Everyone in pharma wants a piece of China. In spite of recent price cuts, China remains one of the fastest-growing drug markets in the world. The question is, what piece? And how can it be had? Apparently, Pfizer ($PFE) believes its best route to Chinese growth still lies with a series of partnerships.
As The Wall Street Journal reports, the U.S.-based drugmaker figures it can't grow fast enough in China on its own. The company already has a joint venture to develop generic drugs with Zhejiang Hisun Pharmaceuticals and a minority stake in Shanghai Pharmaceuticals, a key drug distributor. The company plans to double the staffing at its JV with Hisun, and it's working to pump up Prevenar vaccine sales in rural China with Shanghai Pharma's help.
|Wu Xiaobing, Pfizer's top official in China|
But it still wants more, says Wu Xiaobing, Pfizer's top official in China. "We're open for collaboration," Wu told the WSJ. "If we were alone, it would take such a long time to make our drugs accessible to patients."
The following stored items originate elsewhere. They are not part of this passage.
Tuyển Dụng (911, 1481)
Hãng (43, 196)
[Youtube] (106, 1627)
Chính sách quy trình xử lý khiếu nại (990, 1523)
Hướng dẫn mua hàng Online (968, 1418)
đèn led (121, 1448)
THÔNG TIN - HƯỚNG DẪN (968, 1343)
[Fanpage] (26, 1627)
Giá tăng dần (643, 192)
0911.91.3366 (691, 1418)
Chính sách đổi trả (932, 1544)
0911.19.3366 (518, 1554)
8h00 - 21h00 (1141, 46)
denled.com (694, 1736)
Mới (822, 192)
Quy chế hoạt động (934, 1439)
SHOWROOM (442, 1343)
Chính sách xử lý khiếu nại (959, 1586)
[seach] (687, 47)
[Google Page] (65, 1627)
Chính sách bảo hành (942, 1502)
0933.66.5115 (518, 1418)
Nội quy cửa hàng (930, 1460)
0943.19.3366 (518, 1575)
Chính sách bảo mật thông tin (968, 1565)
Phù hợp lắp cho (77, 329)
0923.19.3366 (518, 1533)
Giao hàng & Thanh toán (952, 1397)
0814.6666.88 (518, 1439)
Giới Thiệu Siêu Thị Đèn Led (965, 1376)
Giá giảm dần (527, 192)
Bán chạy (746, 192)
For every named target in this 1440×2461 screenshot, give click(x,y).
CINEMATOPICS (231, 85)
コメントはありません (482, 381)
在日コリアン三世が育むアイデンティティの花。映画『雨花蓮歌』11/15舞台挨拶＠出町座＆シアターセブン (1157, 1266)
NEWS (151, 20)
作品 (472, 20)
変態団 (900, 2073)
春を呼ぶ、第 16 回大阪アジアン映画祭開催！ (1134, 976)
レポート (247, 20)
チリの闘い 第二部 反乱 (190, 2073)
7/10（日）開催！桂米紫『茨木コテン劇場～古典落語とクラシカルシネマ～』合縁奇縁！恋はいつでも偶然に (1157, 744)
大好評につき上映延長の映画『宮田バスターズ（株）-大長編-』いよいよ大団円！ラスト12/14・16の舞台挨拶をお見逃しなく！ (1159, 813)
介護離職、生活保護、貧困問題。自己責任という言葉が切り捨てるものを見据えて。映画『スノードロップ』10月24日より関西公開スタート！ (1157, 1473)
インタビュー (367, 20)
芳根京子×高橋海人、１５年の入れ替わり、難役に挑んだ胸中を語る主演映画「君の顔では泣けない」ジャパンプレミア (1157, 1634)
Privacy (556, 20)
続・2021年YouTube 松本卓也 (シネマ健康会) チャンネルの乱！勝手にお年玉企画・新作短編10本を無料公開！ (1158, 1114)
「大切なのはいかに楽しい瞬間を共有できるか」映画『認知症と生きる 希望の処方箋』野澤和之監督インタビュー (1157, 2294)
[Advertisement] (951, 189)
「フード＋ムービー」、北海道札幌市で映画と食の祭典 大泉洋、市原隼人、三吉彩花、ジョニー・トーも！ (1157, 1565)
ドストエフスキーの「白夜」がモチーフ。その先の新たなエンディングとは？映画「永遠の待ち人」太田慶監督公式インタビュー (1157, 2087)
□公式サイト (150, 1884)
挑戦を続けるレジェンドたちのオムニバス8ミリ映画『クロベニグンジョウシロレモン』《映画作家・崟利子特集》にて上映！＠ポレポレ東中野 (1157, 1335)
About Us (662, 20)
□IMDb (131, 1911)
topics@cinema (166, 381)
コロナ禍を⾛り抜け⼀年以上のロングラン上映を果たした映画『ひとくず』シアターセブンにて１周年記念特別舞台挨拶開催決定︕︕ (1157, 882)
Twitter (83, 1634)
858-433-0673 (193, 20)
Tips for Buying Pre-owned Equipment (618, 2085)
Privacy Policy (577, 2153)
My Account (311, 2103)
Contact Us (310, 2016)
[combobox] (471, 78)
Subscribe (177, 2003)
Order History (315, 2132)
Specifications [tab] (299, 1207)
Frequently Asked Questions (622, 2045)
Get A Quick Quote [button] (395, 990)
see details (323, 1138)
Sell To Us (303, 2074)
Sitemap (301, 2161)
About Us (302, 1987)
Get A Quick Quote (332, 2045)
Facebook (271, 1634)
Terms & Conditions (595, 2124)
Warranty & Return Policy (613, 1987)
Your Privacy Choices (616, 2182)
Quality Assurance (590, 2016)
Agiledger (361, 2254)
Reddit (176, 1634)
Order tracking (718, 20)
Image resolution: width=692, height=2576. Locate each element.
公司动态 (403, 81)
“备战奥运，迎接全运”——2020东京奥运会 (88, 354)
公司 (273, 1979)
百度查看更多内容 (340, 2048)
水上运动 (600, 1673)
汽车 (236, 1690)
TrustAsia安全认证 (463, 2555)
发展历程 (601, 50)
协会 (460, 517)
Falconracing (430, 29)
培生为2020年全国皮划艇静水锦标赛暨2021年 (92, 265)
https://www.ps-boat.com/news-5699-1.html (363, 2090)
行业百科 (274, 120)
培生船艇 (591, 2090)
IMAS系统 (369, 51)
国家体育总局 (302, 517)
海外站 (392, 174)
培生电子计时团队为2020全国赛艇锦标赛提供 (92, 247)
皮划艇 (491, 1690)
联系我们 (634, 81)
Big Pharma has taken a variety of approaches to gaining market share in China. Novartis ($NVS) is in the process of investing $1.25 billion in two facilities there; it's constructing a $250 million R&D and manufacturing center in Changshu and spending another $1 billion over 5 years to beef up its Shanghai R&D operations. The Swiss drugmaker is also staffing up on the sales and marketing side. Merck ($MRK) just inked a joint venture with Simcere Pharmaceutical ($SCR) to develop and market drugs.